Return every line from the records below with the string "Android".

═══

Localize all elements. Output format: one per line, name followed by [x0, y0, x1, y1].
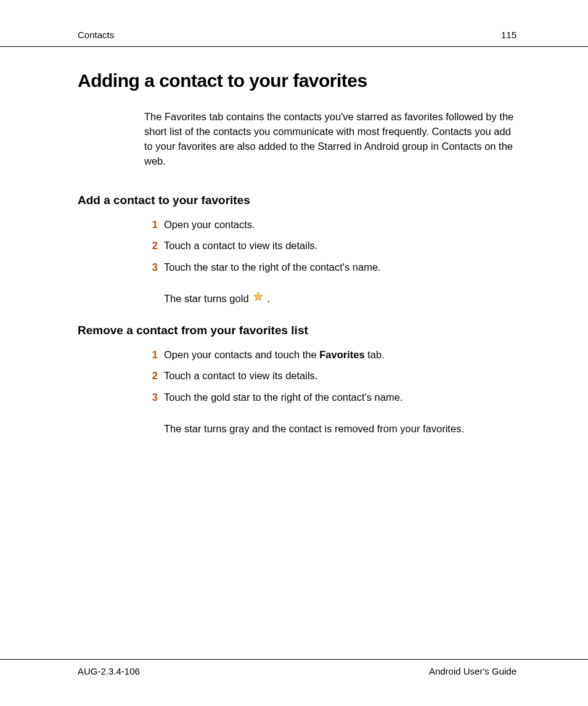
list-item: 1 Open your contacts and touch the Favor…: [144, 347, 517, 363]
step-text: Touch the star to the right of the conta…: [164, 260, 517, 275]
step-text-prefix: Open your contacts and touch the: [164, 349, 319, 360]
footer-left: AUG-2.3.4-106: [78, 666, 140, 676]
step-text: Open your contacts.: [164, 217, 517, 232]
step-number: 2: [144, 238, 158, 253]
footer-right: Android User's Guide: [429, 666, 517, 676]
main-heading: Adding a contact to your favorites: [78, 70, 517, 91]
step-number: 3: [144, 260, 158, 275]
star-icon: [253, 291, 264, 306]
subline-suffix: .: [267, 291, 271, 306]
step-text-suffix: tab.: [365, 349, 385, 360]
list-item: 3 Touch the gold star to the right of th…: [144, 390, 517, 405]
section1-subline: The star turns gold .: [164, 291, 517, 306]
header-section: Contacts: [78, 30, 114, 40]
section2-subline: The star turns gray and the contact is r…: [164, 421, 517, 437]
section2-heading: Remove a contact from your favorites lis…: [78, 324, 517, 337]
list-item: 3 Touch the star to the right of the con…: [144, 260, 517, 275]
step-text: Touch a contact to view its details.: [164, 238, 517, 253]
page-header: Contacts 115: [0, 0, 588, 47]
section1-heading: Add a contact to your favorites: [78, 194, 517, 207]
page-footer: AUG-2.3.4-106 Android User's Guide: [0, 659, 588, 676]
step-number: 2: [144, 368, 158, 384]
step-number: 1: [144, 347, 158, 363]
header-page-number: 115: [501, 30, 517, 40]
step-text: Open your contacts and touch the Favorit…: [164, 347, 517, 363]
intro-paragraph: The Favorites tab contains the contacts …: [144, 110, 517, 169]
section2-steps: 1 Open your contacts and touch the Favor…: [144, 347, 517, 405]
section1-steps: 1 Open your contacts. 2 Touch a contact …: [144, 217, 517, 275]
step-text: Touch the gold star to the right of the …: [164, 390, 517, 405]
list-item: 2 Touch a contact to view its details.: [144, 238, 517, 253]
step-text: Touch a contact to view its details.: [164, 368, 517, 384]
step-number: 3: [144, 390, 158, 405]
step-text-bold: Favorites: [319, 349, 364, 360]
step-number: 1: [144, 217, 158, 232]
subline-prefix: The star turns gold: [164, 291, 249, 306]
page-content: Adding a contact to your favorites The F…: [0, 47, 588, 437]
subline-text: The star turns gray and the contact is r…: [164, 421, 464, 437]
list-item: 2 Touch a contact to view its details.: [144, 368, 517, 384]
list-item: 1 Open your contacts.: [144, 217, 517, 232]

═══

TASK SOLUTION =
footer-right: Android User's Guide: [429, 666, 517, 676]
page-footer: AUG-2.3.4-106 Android User's Guide: [0, 659, 588, 676]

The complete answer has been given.